Sun, 01 Nov 2020 - 04:10 GMT


Sun, 01 Nov 2020 - 04:10 GMT

Wastewater – Wikimedia Commons

Wastewater – Wikimedia Commons

CAIRO – 1 November 2020: Minister of Local Development Mahmoud Shaarwy told press on Sunday that around 85,000 households located in 106 low-income villages were connected to wastewater networks at a cost worth LE305 million.


The minister did not precise the time frame in which that has been achieved. Yet, he said that the villages lie in 18 governorates, which are Giza, Qalyoubeya, Alexandria, Luxor, Qena, Beni Suef, Menoufeya, Fayoum, Sohag, Damietta, Beheira, Cairo, Suez, Ismailiyah, Kafr al-Sheikh, Menya, Sharqeya, and Asyut.


Citizens pay for such connections in installments. The value of which is LE40.


The coverage of the drinking water network and the wastewater network in Egypt is 99 percent and 65 percent, respectively. It is noted that households that are not connected to the wastewater network have internal wastewater systems that gush out randomly.


President Abdel Fattah El Sisi announced on Saturday that Egypt would inaugurate the largest wastewater treatment plant in the world within eight months.


President Sisi’s comments came during the inauguration ceremony of King Salman University in Sharm El Seikh city, besides other national projects in Sinai.
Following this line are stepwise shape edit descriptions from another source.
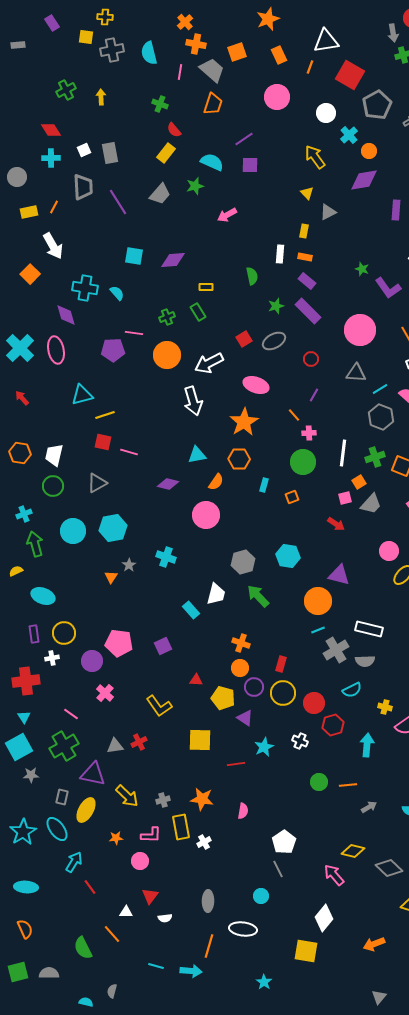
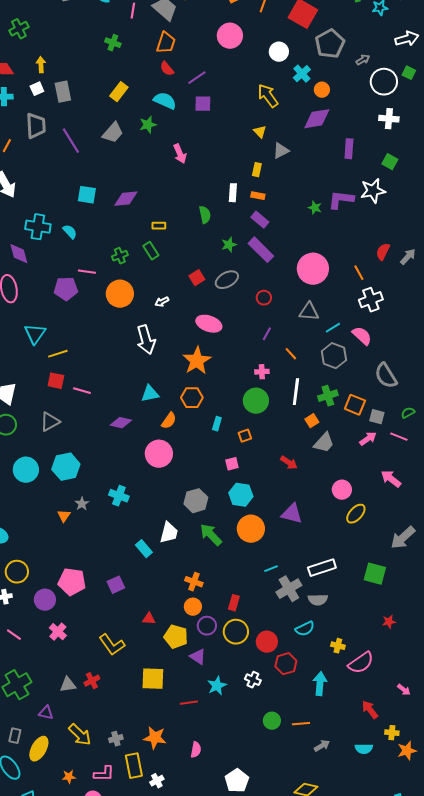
yellow arrow: (101, 97) -> (41, 65), moved
red semicircle: (174, 130) -> (167, 69), moved
pink arrow: (227, 215) -> (180, 154), turned -84
purple L-shape: (388, 288) -> (341, 200), moved, turned 132
white arrow: (209, 363) -> (162, 302), size x0.5
cyan triangle: (82, 395) -> (35, 334), turned -40
orange line: (294, 415) -> (291, 354), moved
pink square: (345, 498) -> (232, 464), moved
orange circle: (318, 601) -> (251, 529), moved
white rectangle: (369, 629) -> (322, 568), turned -32
pink line: (71, 714) -> (14, 635), moved
purple triangle: (93, 774) -> (46, 713), size x0.6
“The Egyptian state is seeking the maximum benefits from the agricultural wastewater,” President Sisi said, noting that is why the government has established the wastewater treatment plant in the Bahr al-Bakar region, in Sharqia governorate.


The cost of the Bahr al-Baqar water station is estimated approximately at 18 billion EGP, the President said, adding that the additional infrastructure works to facilitate the work activities in this region would increase the cost to 25 million EGP.


In mitigation, Egypt is building the wastewater treatment plant to face a water shortage that could affect around 0.5 million people in Sinai.


The plant will treat sewage and agricultural wastewater of the longest drain (Bahr al-Baqar 1 drain). 


The 106-kilometer drain of Bahr al-Baqar starts from Dakahlia governorate to Sharqia, Ismailia to the last governorate of Port Said along the Mediterranean Sea; the longest part is located in Sharqia governorate. The drain was established in 1914 for only agricultural wastewater and was named Bahr al Baqar (means in English as the Sea of the Cow due to an accident when a herd of cows drowned in it.)


In the 1970s, the Egyptian government decided to change the drain to receive all kinds of wastewater (industrial and sewage), turning it into “a source of pollution,” according to a 2015 study conducted by environmentalist Mamdouh Salem Seraj on the drain’s negative impacts on human health and Lake Manzala in the period between 1914 and 2014.